He is sent to assassinate a rival of Castro’s but dislikes and objects to the task. There is a bucolic interlude as he settles with a sympathetic Mexican family on an idyllic hacienda.
Martín joins up with a column of Union buffalo soldiers who have come, with permission, south of the border hunting Apaches – portrayed as truly ferocious foes, detested by Mexicans and Americans alike. The troop is commanded by Major Starke Colton, whom Martín met back in Fort Jefflin, Texas, and he too is a key character. Martín displays courage and skill. In danger now in both countries, he nevertheless decides to return to the States, and is taken on as a Texas Ranger, where yet again, he is deployed south of the border, once more with Mexican permission (Castro’s brother has become the new governor of Chihuahua), again to hunt Apaches.
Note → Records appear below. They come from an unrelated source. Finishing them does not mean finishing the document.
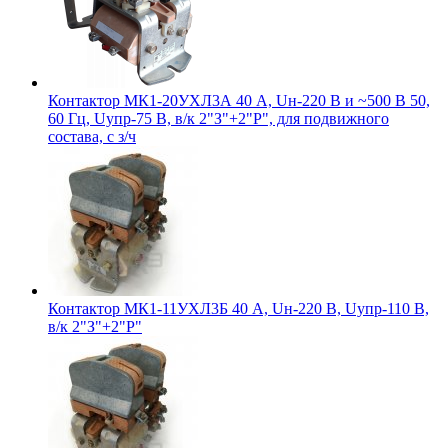
Контактор МК1-20УХЛ3А 40 А, Uн-220 В и ~500 В 50,
60 Гц, Uупр-75 В, в/к 2"З"+2"Р", для подвижного
состава, с з/ч
Контактор МК1-11УХЛ3Б 40 А, Uн-220 В, Uупр-110 В,
в/к 2"З"+2"Р"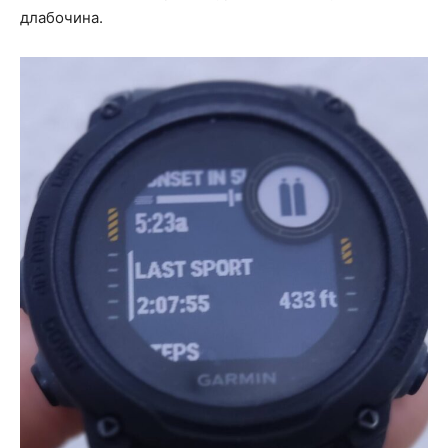
длабочина.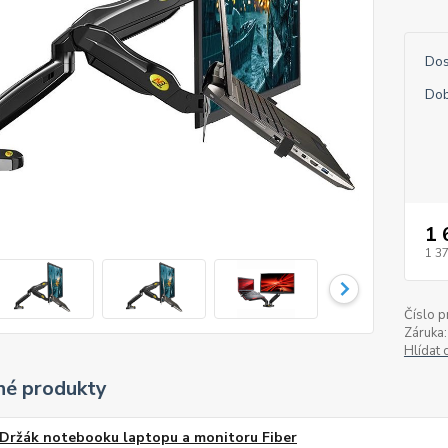
Dos
Dob
1 
1 3
Číslo p
Záruka:
Hlídat 
é produkty
Držák notebooku laptopu a monitoru Fiber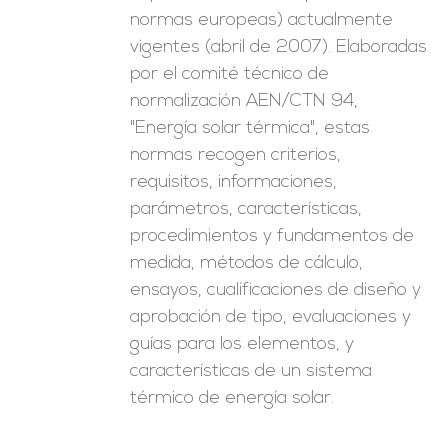
normas europeas) actualmente
vigentes (abril de 2007). Elaboradas
por el comité técnico de
normalización AEN/CTN 94,
"Energía solar térmica", estas
normas recogen criterios,
requisitos, informaciones,
parámetros, características,
procedimientos y fundamentos de
medida, métodos de cálculo,
ensayos, cualificaciones de diseño y
aprobación de tipo, evaluaciones y
guías para los elementos, y
características de un sistema
térmico de energía solar.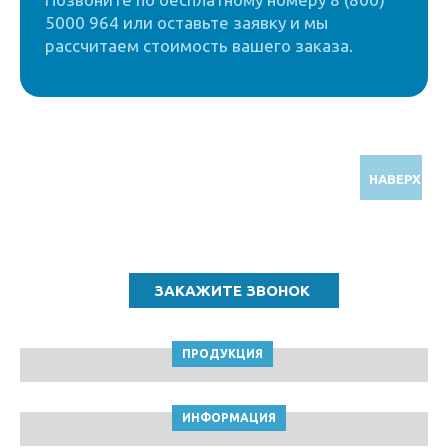
5000 964 или оставьте заявку и мы
рассчитаем стоимость вашего заказа.
НАВЕРХ
Звоните по бесплатному номеру
8 (800) 5000 964
ПРОДУКЦИЯ
ИНФОРМАЦИЯ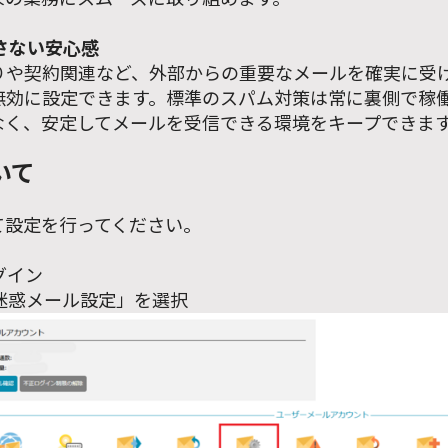
逃さない安心感
りや契約関連など、外部からの重要なメールを確実に受
無効に設定できます。標準のスパム対策は常に裏側で稼
なく、安定してメールを受信できる環境をキープできま
いて
て設定を行ってください。
グイン
「迷惑メール設定」を選択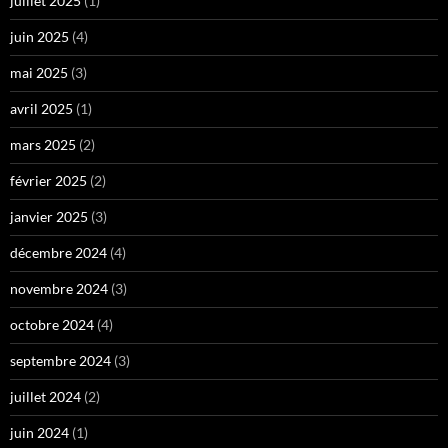
juillet 2025
(1)
juin 2025
(4)
mai 2025
(3)
avril 2025
(1)
mars 2025
(2)
février 2025
(2)
janvier 2025
(3)
décembre 2024
(4)
novembre 2024
(3)
octobre 2024
(4)
septembre 2024
(3)
juillet 2024
(2)
juin 2024
(1)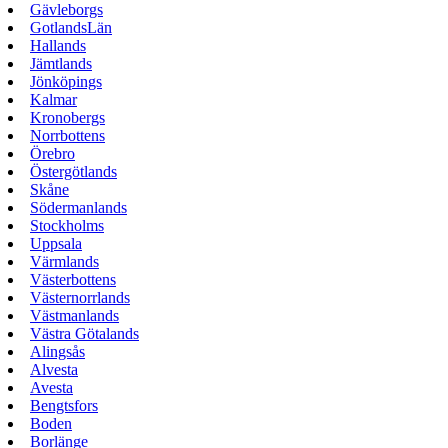
Gävleborgs
GotlandsLän
Hallands
Jämtlands
Jönköpings
Kalmar
Kronobergs
Norrbottens
Örebro
Östergötlands
Skåne
Södermanlands
Stockholms
Uppsala
Värmlands
Västerbottens
Västernorrlands
Västmanlands
Västra Götalands
Alingsås
Alvesta
Avesta
Bengtsfors
Boden
Borlänge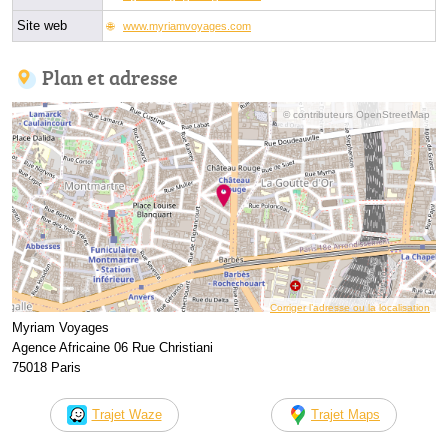
Site web
www.myriamvoyages.com
Plan et adresse
© contributeurs OpenStreetMap
Corriger l’adresse ou la localisation
Myriam Voyages
Agence Africaine 06 Rue Christiani
75018 Paris
Trajet Waze
Trajet Maps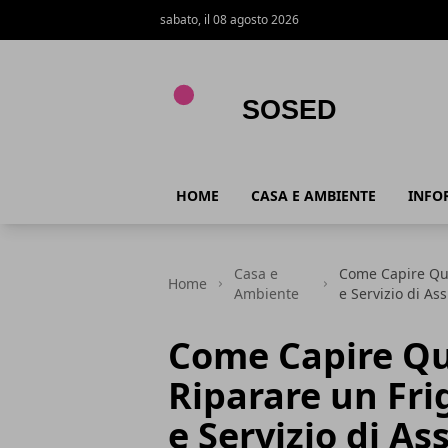
sabato, il 08 agosto 2026
Sosed
HOME
CASA E AMBIENTE
INFO
Casa e
Come Capire Quan
Home
Ambiente
e Servizio di As
Come Capire Qu
Riparare un Frig
e Servizio di As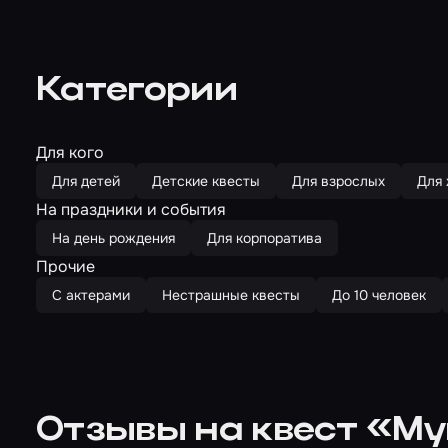
Категории
Для кого
Для детей
Детские квесты
Для взрослых
Для
На праздники и события
На день рождения
Для корпоратива
Прочие
С актерами
Нестрашные квесты
До 10 человек
Отзывы на квест «М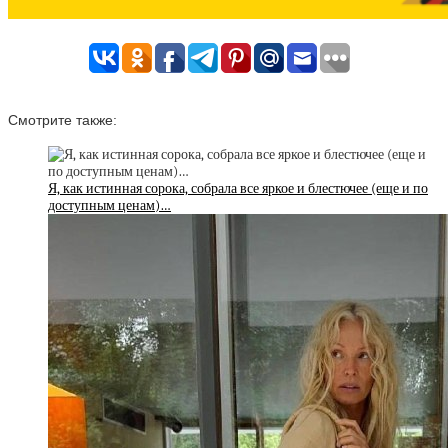
Смотрите также:
Я, как истинная сорока, собрала все яркое и блестючее (еще и по
доступным ценам)…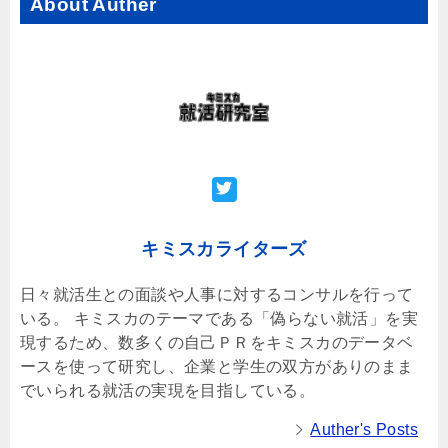
About Auther
キミスカライターズ
日々就活生との面談や人事に対するコンサルを行って
いる。 キミスカのテーマである「偽らない就活」を実
現するため、数多くの自己ＰＲをキミスカのデータベ
ースを使って研究し、企業と学生の双方がありのまま
でいられる就活の実現を目指している。
Auther's Posts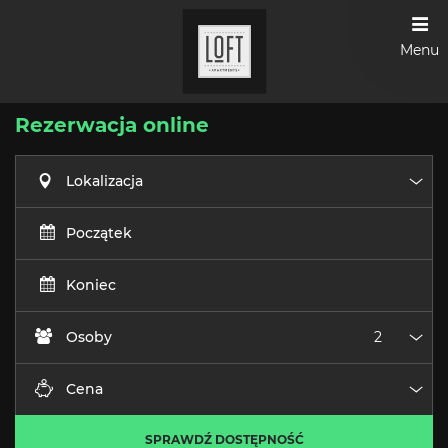
Menu
Rezerwacja online
Lokalizacja
Loka
Początek
Koniec
Osoby
Oso
Cena
Cen
SPRAWDŹ DOSTĘPNOŚĆ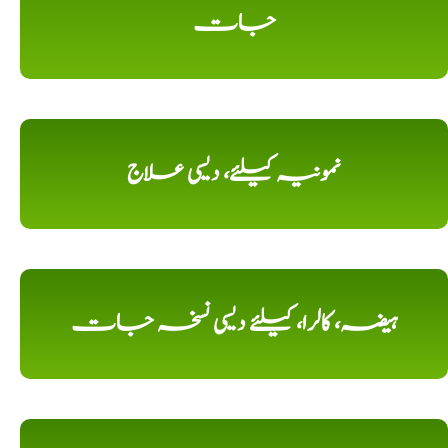
جات
نمونیہ کیلئے، دیسی علاج
ہیضہ، کالرا، کیلئے دیسی نسخہ جات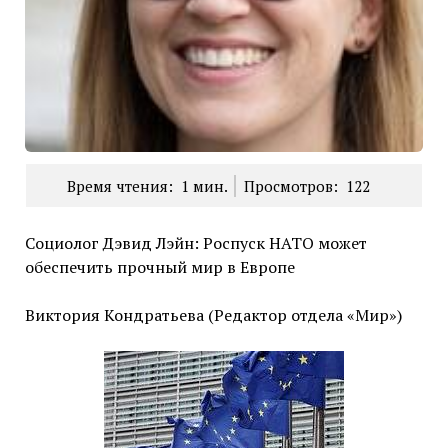
Время чтения:
1
мин.
Просмотров:
122
Социолог Дэвид Лэйн: Роспуск НАТО может
обеспечить прочный мир в Европе
Виктория Кондратьева (Редактор отдела «Мир»)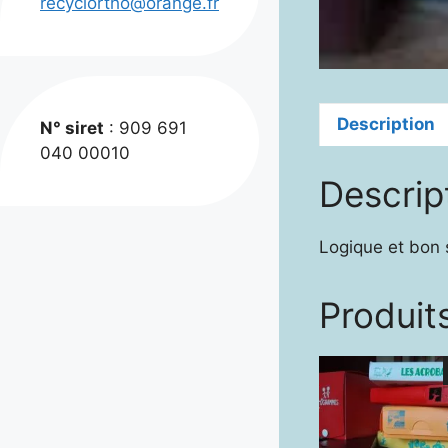
recyclortho@orange.fr
Description
N° siret
: 909 691
040 00010
Descrip
Logique et bon 
Produits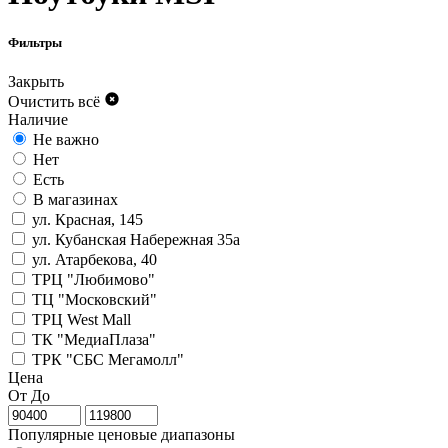
Фильтры
Закрыть
Очистить всё
Наличие
Не важно
Нет
Есть
В магазинах
ул. Красная, 145
ул. Кубанская Набережная 35а
ул. Атарбекова, 40
ТРЦ "Любимово"
ТЦ "Московский"
ТРЦ West Mall
ТК "МедиаПлаза"
ТРК "СБС Мегамолл"
Цена
От
До
Популярные ценовые диапазоны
In the last-chapter climax, Martín will confront an old enemy, with a tragic outcome. Todo acaba en lágrimas.
The action throughout the book is dealt with in an almost matter-of-fact way, described from Martín’s point of view, which may reflect Lea’s experience of close-quarters fighting, which he had reported on and painted. It’s interesting how the bad guys are generally kept out of the action, and they are all the more threatening for being an unseen danger.
The prose is often lyrical, like Zane Grey but good, and Lea excels at conjuring up the landscape, wildlife and atmosphere of the wonderful country in question – where in fact a majority of the narrative is set. Time magazine’s review of the novel talked of “Lea’s fine descriptive writing, a love for the West that is conveyed with grace and dignity, an authentic sense of place.” One Goodreads reader commented, “The land is a character in this story. The author’s description of the land is so good that when he wrote about the wind and dust I could feel the grit.”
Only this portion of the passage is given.